Former President John Dramani Mahama, the flagbearer of the National Democratic Congress (NDC) has promised Ghanaians an insurance-free primary healthcare, if he is voted into power on December 7, 2024.
He said healthcare access at the Community-based Health Planning and Services (CHPS) facilities, Health Centres, Clinics and Polyclinics would not require an active National Health Insurance Scheme (NHIS) membership card of the client.
Mr Mahama announced this at the weekend at Goripie, a community in the Wa East District, during his campaign tour of the Upper West Region.
He indicated that the initiative would form part of his grand agenda of ensuring healthy lives of Ghanaians through his proposed “Community Healthcare Programme”.

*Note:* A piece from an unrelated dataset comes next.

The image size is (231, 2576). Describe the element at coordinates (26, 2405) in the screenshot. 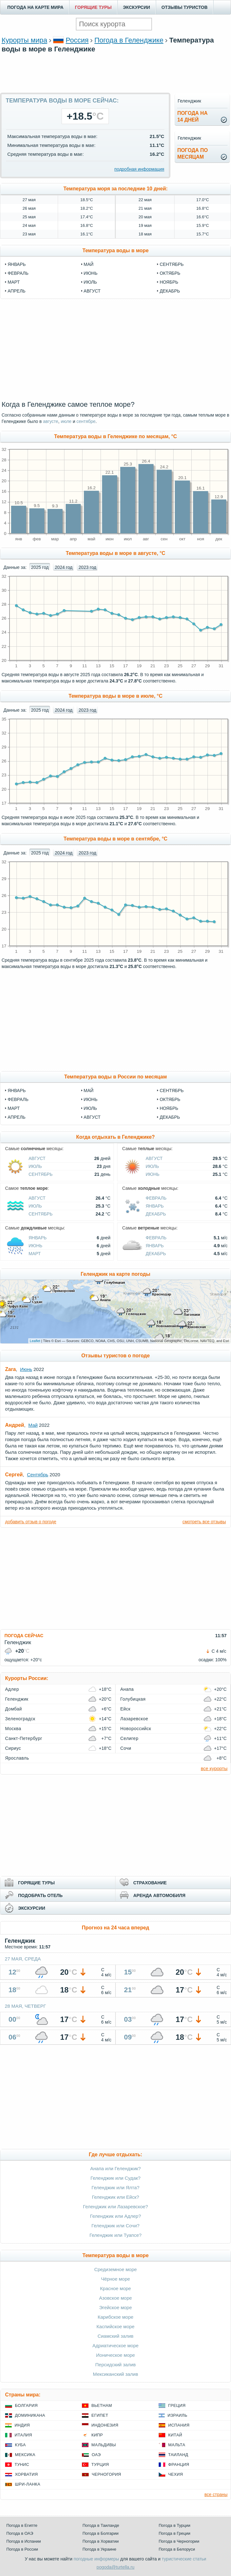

The former President said, under the programme, an active NHIS membership card would only be required of a patient seeking healthcare services at the secondary health facilities including the district and regional hospitals and those in tertiary institutions.
Mr Mahama added that they would recruit community health workers and provide them with the necessary working tools to help prevent preventable diseases such as diabetes in the communities.
“We are going to recruit community health workers who are going to be responsible for preventive and community primary health care.
They will visit your house from time to time.
“They will have the machine to measure your blood pressure to make sure that you don’t have hypertension and that you don’t come down with a stroke.
They will have the machine for measuring your sugar level to make sure that you are not suffering from diabetes without knowing it,” he explained.
Mr Mahama also announced a region-based recruitment into the security services without considering one’s academic results to ensure fair distribution of job opportunities within the security services.
“Even if you don’t have the school certificate with English and Mathematics, you just have an NVTI (National Vocational Training Institute) Vocational Training Certificate that shows that you are a driver, you are a plumber, you are an electrician, you are a dressmaker …
Whatever skill you have, we would use that certificate to employ you into the police service, into immigration, into prisons, into fire service, into customs,” he explained.
Other interventions the former President mentioned included farmer service centres with credit-based subsidised services to help improve agriculture production in the country and non-payment of school fees by first year tertiary students.
Dr Godfred Seidu Jasaw, the Member of Parliament for Wa East Constituency, observed that some youth in the constituency were into small-scale mining as a source of employment.
He, therefore, said if the NDC came to power it would regularise small-scale mining and put in measures to ensure responsible mining without destroying the environment.
The traditional leaders of the communities visited made requests ranging from improved road networks, enhanced health facilities, rural electrification and security among others.
In a message read on his behalf, Naa Dikomwine Domalae, the Paramount Chief of Daffiama Traditional Area, appealed to the Former President, to upgrade the Daffiama Health Centre to a Polyclinic to enhance healthcare service delivery at that facility.